The answer should consist of every line in the material below that has the word "Données".

------------------------------------------------------------------------

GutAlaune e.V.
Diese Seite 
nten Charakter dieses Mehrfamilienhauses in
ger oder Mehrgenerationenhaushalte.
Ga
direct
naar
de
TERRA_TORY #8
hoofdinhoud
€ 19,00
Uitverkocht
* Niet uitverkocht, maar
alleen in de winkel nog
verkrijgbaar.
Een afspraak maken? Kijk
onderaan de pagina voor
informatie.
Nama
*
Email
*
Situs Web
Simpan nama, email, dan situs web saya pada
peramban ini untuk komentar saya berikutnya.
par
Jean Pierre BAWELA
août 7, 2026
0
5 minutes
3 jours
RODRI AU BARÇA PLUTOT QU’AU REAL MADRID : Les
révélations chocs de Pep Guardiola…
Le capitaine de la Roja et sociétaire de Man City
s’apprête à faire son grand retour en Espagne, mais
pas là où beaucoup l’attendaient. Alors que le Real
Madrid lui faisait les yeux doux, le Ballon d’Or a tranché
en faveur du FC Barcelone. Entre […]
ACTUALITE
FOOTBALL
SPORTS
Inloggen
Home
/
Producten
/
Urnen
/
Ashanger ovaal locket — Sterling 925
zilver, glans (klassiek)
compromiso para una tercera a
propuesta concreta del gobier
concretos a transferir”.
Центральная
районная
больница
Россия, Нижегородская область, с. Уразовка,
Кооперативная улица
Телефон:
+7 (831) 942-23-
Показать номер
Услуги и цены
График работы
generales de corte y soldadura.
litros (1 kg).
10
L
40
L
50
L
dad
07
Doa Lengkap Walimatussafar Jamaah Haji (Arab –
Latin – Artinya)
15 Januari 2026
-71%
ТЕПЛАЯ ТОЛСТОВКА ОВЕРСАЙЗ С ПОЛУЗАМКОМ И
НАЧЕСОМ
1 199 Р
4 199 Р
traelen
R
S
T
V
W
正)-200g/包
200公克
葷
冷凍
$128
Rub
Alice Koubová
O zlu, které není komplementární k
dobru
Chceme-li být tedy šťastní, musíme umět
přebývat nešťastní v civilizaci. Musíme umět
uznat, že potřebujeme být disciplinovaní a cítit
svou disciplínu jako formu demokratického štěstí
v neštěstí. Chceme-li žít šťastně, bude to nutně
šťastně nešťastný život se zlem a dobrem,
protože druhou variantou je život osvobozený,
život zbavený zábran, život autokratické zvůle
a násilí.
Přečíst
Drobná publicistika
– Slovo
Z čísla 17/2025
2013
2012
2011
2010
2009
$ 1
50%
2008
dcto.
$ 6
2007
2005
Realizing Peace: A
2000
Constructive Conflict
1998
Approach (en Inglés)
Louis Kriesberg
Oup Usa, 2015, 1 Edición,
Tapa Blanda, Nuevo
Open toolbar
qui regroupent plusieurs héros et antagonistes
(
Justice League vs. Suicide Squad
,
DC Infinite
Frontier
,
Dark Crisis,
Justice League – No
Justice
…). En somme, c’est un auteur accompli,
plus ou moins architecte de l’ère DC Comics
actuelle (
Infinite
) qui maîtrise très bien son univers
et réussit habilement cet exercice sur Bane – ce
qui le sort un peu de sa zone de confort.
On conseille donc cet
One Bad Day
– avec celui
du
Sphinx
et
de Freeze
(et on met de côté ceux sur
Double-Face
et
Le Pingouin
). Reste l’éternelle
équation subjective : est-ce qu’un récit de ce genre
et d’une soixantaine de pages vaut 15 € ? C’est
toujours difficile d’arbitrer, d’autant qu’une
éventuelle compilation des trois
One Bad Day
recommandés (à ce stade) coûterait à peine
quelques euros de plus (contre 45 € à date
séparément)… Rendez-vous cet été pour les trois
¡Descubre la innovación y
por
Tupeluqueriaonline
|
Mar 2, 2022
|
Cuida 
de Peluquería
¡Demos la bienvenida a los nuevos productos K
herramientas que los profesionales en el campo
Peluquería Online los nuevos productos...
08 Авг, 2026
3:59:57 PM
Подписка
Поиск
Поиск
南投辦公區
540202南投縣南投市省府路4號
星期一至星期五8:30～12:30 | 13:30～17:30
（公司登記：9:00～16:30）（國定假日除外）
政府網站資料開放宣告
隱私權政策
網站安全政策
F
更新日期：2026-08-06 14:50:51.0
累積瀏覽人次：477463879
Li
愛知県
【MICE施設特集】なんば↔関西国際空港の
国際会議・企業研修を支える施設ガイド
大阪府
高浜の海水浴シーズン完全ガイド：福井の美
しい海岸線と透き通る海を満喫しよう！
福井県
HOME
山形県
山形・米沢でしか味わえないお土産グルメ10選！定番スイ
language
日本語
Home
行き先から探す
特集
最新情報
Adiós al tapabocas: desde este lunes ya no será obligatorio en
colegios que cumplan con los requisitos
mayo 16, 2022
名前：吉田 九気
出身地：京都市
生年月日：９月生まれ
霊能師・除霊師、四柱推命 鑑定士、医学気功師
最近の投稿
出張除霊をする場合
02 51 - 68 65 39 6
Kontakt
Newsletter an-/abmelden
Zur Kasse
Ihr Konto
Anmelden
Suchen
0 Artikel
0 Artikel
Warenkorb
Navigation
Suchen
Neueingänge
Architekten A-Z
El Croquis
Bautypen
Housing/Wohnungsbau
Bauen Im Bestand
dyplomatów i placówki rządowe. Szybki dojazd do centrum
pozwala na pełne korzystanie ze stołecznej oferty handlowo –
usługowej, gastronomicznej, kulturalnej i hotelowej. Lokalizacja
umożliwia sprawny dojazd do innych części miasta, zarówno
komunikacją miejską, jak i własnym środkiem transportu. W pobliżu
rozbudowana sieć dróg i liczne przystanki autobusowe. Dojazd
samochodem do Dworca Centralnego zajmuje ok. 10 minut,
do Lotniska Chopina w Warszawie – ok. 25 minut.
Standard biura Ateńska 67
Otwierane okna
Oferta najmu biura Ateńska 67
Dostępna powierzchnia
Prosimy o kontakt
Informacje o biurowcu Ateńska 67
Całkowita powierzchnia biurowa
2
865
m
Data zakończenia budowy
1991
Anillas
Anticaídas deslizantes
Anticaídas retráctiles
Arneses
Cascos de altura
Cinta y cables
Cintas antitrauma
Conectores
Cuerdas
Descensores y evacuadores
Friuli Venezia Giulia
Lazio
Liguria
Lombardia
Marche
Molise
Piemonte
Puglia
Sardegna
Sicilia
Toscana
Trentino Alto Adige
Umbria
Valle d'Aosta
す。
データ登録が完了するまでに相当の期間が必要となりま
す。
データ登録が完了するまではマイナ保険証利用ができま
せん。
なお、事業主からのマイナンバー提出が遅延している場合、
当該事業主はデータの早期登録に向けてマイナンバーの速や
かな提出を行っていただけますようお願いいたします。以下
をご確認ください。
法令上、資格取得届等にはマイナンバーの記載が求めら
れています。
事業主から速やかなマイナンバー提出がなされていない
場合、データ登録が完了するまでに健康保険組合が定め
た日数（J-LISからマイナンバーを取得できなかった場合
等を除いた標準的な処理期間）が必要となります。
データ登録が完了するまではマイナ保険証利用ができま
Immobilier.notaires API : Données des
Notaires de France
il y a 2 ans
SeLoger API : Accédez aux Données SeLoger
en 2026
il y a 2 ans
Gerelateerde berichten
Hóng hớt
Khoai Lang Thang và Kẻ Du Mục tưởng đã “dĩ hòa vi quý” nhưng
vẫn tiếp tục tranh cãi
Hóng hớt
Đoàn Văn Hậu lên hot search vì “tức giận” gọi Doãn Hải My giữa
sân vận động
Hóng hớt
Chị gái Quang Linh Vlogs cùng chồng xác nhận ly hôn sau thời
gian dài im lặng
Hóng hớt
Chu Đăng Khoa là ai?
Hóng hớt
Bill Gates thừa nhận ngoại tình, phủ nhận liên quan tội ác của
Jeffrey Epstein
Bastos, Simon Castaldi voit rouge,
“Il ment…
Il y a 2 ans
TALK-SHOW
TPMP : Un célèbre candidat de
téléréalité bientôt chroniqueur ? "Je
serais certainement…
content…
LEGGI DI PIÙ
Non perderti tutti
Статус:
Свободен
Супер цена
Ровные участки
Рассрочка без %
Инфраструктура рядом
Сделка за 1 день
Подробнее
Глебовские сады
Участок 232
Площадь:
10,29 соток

------------------------------------------------------------------------

### TASK ANSWER
Immobilier.notaires API : Données des
SeLoger API : Accédez aux Données SeLoger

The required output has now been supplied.